I’ve been told that I have an antagonistic relationship with my players, and I think that’s mostly true. I like making my players work for rewards, I like challenging them as much as their characters, and I like making them feel that there’s a real chance of failure. I don’t have a Gygax-like resentment of player success and a desire to see them suffer (well, not a strong desire), but I’ve found that players have the best memories of sessions where they survived by the skin of their teeth.

However, there are situations where some characters are simply more relevant than others, which is part of game design. If there’s a character who’s as good as every other character in every situation, then there’s a problem somewhere, but most systems disallow this somewhat explicitly. A character who’s great as punching probably won’t be great at tea functions, and if they’re good at both then fixing a car engine is likely not their scene. This is why most systems tell GMs to mix things up in their sessions, with a little bit of everything that the system can handle and that players enjoy, to give everybody a chance to shine.
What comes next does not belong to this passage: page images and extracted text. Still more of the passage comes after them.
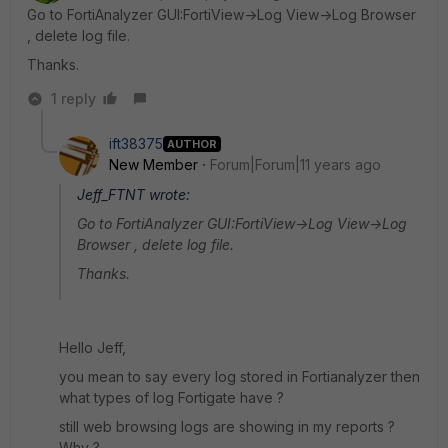
Go to FortiAnalyzer GUI:FortiView->Log View->Log Browser
, delete log file.
Thanks.
1 reply
ift38375
AUTHOR
New Member
Forum|Forum|11 years ago
Jeff_FTNT wrote:
Go to FortiAnalyzer GUI:FortiView->Log View->Log
Browser , delete log file.
Thanks.
Hello Jeff,
you mean to say every log stored in Fortianalyzer then
what types of log Fortigate have ?
still web browsing logs are showing in my reports ?
Why ?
D&D 4th Edition has made this a bit harder with a clear understanding that all characters are combat characters and perform non-combat activities only tangentially. There’s no expert in diplomacy unless they’re also using Charisma to shoot lasers at people, there’s no expert in knowledge unless it provides a damage bonus, and so on. I’ve had a few players try to create non-combat characters, and they just get lost in the shuffle, especially as combats drag longer at higher levels. The characters who are best at combat end up being far and away the members of the party with the most screentime, feeling the best about their characters, and those characters tend to be strikers. All systems have a similar issue for characters who are good at too many things, but I feel like 4th Edition gives the strongest impression that combat is the most important function a character can perform, and strikers are designed to do the most in combat.

In order to get around this scenario, I started thinking about encounter design in a new way. Whenever I write a combat encounter, I try to pick two characters out of the party. For one character (a “Plus”), I design some part of the encounter to compliment their abilities, and for another (a “Minus”), I try to limit their usefulness.

I feel like making an encounter that involves a Plus is pretty basic design. Every time you make a social situation with a diplomat in the party or build a trap with a rogue in the party, you’ve built something where one character is supposed to star, and doing this to combat isn’t terribly difficult. The Minus is a bit harder to explain, but I do have a few reasons for it. One is that, as previously explained, I’m antagonistic, and I like seeing players suffer occasionally. More relevantly, though, I feel like there’s no reason one character or build should be able to walk through all encounters. Decreasing the importance of a particularly good character is sometimes important for others to shine. And third, a character who’s too good isn’t really trying in most combats, and I feel like a character that doesn’t have to think or try is a player that isn’t having fun.

For example, let’s say I have a bow expert in the party who does ridiculous damage and debilitating effects from a ridiculous range. If that character is the Plus, I make sure the encounter has something that’s good to shoot, or something that’s harmed more than normal by the effects the character can cause. I know the character is good, but having a situation that validates their particular build can make sense in-story and show the player that I’m not always out to get them. If they’re the Minus, then I give the encounter a lot of cover that interferes with line of sight or include monsters that can close to melee range without a problem. This means that the archer doesn’t unduly control the match, and it gives the defender a good chance to protect them or the melee striker a good chance to block a choke point.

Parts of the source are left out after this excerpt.